__DESCRIPTION OF THE TASK__: Return, from the listing below, each line where the word "period" appears.

__SUPPLIED ENTRIES__:

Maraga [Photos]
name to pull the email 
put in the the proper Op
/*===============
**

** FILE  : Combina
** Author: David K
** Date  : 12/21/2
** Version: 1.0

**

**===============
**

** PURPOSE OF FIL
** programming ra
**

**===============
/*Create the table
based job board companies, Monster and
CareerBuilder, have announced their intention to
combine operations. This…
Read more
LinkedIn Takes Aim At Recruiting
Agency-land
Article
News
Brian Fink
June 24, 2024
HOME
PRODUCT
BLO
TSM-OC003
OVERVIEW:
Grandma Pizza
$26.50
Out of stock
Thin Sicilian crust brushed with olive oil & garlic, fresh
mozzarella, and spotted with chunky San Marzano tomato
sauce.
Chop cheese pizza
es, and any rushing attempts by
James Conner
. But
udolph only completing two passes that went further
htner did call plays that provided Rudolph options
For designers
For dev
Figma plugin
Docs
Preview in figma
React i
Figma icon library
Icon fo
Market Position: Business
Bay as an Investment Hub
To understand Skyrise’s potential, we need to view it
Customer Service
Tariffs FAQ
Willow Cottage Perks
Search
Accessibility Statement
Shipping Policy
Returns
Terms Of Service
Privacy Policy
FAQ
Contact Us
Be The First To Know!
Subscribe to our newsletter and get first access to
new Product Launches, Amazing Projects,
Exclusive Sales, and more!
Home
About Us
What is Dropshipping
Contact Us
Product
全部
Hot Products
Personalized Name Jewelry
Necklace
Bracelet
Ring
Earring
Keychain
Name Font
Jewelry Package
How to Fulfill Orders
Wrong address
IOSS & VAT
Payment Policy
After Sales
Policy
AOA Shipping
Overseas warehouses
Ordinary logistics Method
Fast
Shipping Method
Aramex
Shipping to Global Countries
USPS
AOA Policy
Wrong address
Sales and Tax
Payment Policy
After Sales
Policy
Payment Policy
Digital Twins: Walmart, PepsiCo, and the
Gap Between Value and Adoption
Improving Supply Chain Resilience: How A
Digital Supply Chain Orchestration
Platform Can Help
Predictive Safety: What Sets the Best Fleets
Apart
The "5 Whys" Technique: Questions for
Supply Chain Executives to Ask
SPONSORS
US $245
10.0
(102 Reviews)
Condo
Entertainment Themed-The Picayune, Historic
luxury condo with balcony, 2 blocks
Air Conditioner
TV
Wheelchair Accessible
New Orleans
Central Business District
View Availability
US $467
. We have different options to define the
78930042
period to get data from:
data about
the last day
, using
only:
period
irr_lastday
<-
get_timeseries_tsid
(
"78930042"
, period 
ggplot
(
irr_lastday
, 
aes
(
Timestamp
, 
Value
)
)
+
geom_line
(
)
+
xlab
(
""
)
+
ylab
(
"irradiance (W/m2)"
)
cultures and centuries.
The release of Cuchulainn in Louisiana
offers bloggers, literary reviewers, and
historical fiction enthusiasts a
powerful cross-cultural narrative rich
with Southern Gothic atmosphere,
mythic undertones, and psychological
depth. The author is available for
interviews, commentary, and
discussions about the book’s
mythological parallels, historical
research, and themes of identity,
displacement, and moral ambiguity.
...
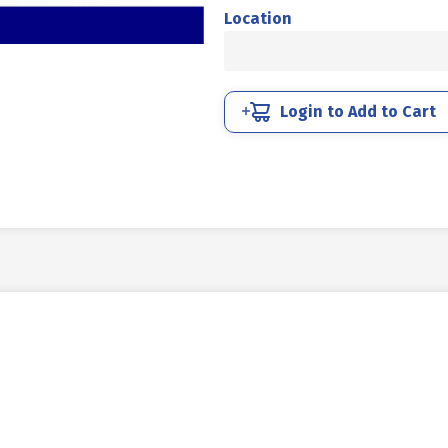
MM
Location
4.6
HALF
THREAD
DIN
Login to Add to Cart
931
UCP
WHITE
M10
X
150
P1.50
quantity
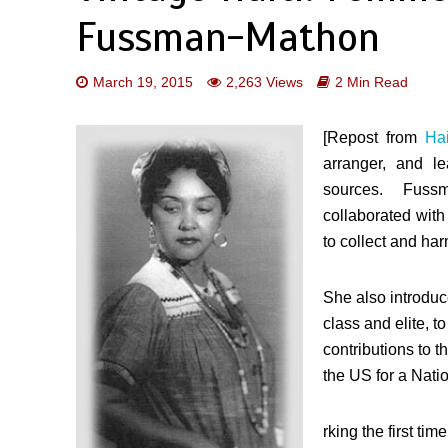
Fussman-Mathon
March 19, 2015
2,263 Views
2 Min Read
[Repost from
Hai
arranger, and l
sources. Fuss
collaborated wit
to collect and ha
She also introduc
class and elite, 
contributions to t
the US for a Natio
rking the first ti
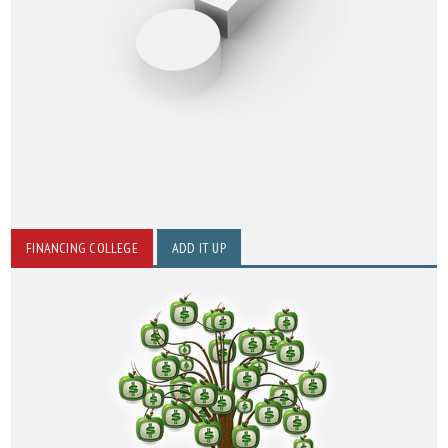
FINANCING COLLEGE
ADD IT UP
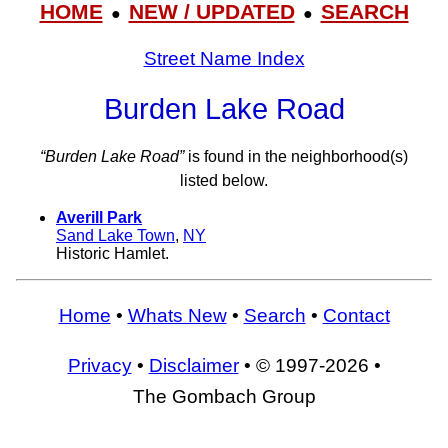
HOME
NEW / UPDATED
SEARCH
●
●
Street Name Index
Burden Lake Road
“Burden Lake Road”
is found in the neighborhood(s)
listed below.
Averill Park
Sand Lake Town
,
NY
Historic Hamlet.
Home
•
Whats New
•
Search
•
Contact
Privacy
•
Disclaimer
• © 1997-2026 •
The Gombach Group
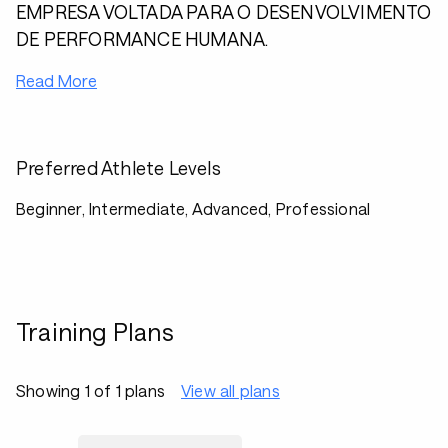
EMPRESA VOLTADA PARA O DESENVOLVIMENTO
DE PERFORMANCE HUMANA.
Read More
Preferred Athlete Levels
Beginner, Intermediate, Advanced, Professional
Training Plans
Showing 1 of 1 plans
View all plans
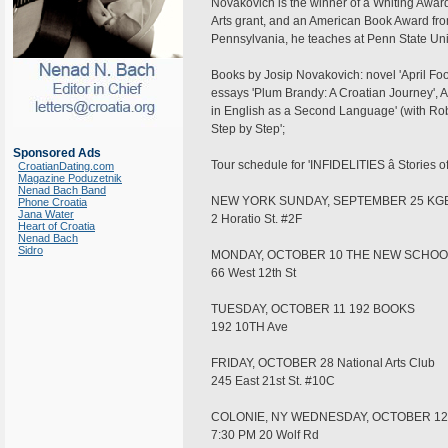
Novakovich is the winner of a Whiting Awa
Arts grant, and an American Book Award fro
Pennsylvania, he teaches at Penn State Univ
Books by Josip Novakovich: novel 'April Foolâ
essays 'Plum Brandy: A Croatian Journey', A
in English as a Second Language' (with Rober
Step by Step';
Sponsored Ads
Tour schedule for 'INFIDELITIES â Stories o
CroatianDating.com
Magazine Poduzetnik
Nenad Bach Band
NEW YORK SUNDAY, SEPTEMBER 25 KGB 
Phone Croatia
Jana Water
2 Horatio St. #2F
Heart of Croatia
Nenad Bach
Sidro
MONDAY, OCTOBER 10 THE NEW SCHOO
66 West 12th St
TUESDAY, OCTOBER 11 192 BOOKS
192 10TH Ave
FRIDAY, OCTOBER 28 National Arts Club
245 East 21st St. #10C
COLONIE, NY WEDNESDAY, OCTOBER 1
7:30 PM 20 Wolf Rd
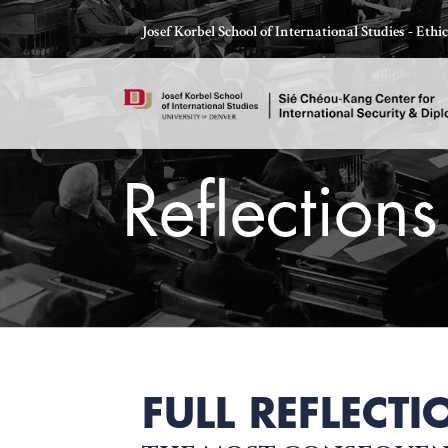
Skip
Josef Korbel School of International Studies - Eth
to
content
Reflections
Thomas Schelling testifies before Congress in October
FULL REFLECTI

__ANSWER TO THE PROBLEM__:
period to get data from:
period
, period 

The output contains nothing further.